Por fim, se faz necessário que a gestão esteja efetivamente mais próxima das equipes para poder problematizar e solucionar os desafios do dia-a-dia; analisar e planejar a estruturação das UBS’s e, sobretudo, ampliar a interação efetiva com o usuário fazendo com que ele seja um construtor do próprio sistema de saúde junto com a gestão.

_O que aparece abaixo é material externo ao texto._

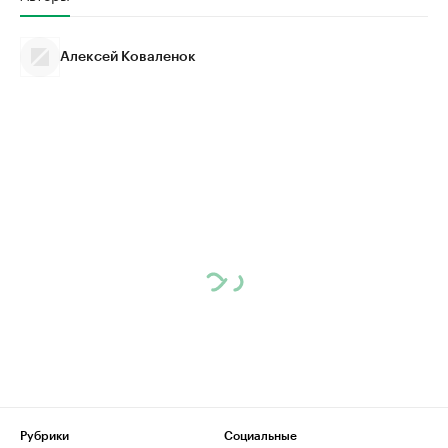
Алексей Коваленок
Рубрики
Социальные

Gutemberg Dias é graduado em geografia, mestre em Ciências Naturais e empresário.

Categoria(s): Artigo

Comentários

  1. naide maria rosado de souza diz:

    O Artigo apresentado por Gutemberg Dias merece, ou melhor, deve ser lido pela PMM, bem como os subsequentes.
    Fartura de competência.

  2. RAIMUNDO NONATO SOBRINHO diz:

    ESTES DADOS É TOTALMENTE CONTRÁRIO AS PESQUISAS QUE TENHO DO PRIMEIRO SEMESTRE DE 2017.
    UMA PESQUISA FEITA EM LOCAL FREQUENTADO POR QUASE 100% DOS USUÁRIOS DA ATENÇÃO BÁSICA. AS UPAs.
    O ATENDIMENTO NA ATENÇÃO BÁSICA NO MEU ENTENDIMENTO É TOTALMENTE CONTRÁRIO A EFICACIA DO PSF.
    MAIS COMO DIZ O DITADO; NUMA FOLHA DE PAPEL EM BRANCO CABE TUDO.
    OUTRA ANÁLISE EQUIVOCADA NO MEU ENTENDIMENTO É QUE O PMAQ FUNCIONA COMO INCENTIVO AS EQUIPES DO PROGRAMA. NÃO É O QUE SE VER NA PRÁTICA.
    PROGRAMA DE MELHORIA AO ACESSO DE QUALIDADE: PMAQ.
    SERIA MAIS COERENTE: PROGRAMA DE INCENTIVO SALARIAL AOS PROFISSIONAIS DO ESF( PISPESF). ESTÁ CLARO QUE OS RECURSOS NÃO CHEGAM NA ATENÇÃO BÁSICA. HÁ UMA LEI MUNICIPAL QUE DISPONIBILIZA 80% DOS RECURSOS “TRANSFORMA EM SALÁRIO” 20% SERIA PARA MANUTENÇÃO. VALOR ESTE TOTALMENTE INSUFICIENTE, E QUANDO VAI PARA A MANUTENÇÃO. É TANTO QUE VIVE FALTANDO TUDO.
    QUANDO O EX PREFEITO SILVEIRA APROVOU A LEI DO PMAQ MUNICIPAL DE ACORDO COM A CMM, ONDE ESTAVA O SECRETÁRIO GUTEMBERG?
    NOS PERCENTUAIS APROVADO 20% E 80% RESPECTIVAMENTE, FICOU CLARO QUE A MANUTENÇÃO DAS UBS FICARIA COMPROMETIDA. MAIS QUEM ESTAVA PREOCUPADO COM O POVO? A CMM? O PALÁCIO DA RESISTÊNCIA?. ELES SÓ QUERIAM SALVAR SUA PELE, SEUS MANDATOS, POR QUE A POPULAÇÃO NÃO TEVE NEM CONHECI,MENTO DO QUE ESTAVA ACONTECENDO, E O QUE PODERIA ACONTECER.
    VEJA A RELAÇÃO: HOJE O MUNICÍPIO DE MOSSORÓ RECEBE EM MÉDIA ‘SEGUNDO INFORMAÇÕES DIGAMOS 600 MI DE REAIS POR MÉS. 120 MI “VAI PARA AB” E 480 PARA OS SERVIDORES COMO “GRATIFICAÇÃO” SALÁRIO.
    AO CRIAR A “AI DO PMAQ” O GOVERNO DEIXOU UMA JANELA PERIGOSA PARA O PROGRAMA: NUM PAIS DE GESTORES MANIPULADORES E CORRUPTOS, SÓ PODERIA GERAR ESSAS DIFICULDADES ADMINISTRATIVAS. O CERTO ERA TER DESTINADO 100% DOS RECURSOS PARA A MANUTENÇÃO, OU PARA GRATIFICAÇÕES. NÃO EXISTE MEIO TERMO PARA O BRASILEIRO. NÃO SABE O QUE É BOM SENSO: É HONESTO OU CORRUPTO.
    A QUESTÃO É QUE OS PROFISSIONAIS DA AB SÃO MAU REMUNERADOS E MESMO COM A GRATIFICAÇÃO DO PMAQ, O PSF NÃO FUNCIONA ADEQUADAMENTE, NEM TÃO POUCO OS RECURSOS DO PMAQ CHEGAM AS UBS PARA SUPRIR OS OBJETIVOS: POR QUÊ FALTA DE TUDO.
    ESTE É UM ASSUNTO SERIO E QUE NEM TODOS TEM CORAGEM DE SE PRONUNCIAR, SEM FAZER MÉDIA.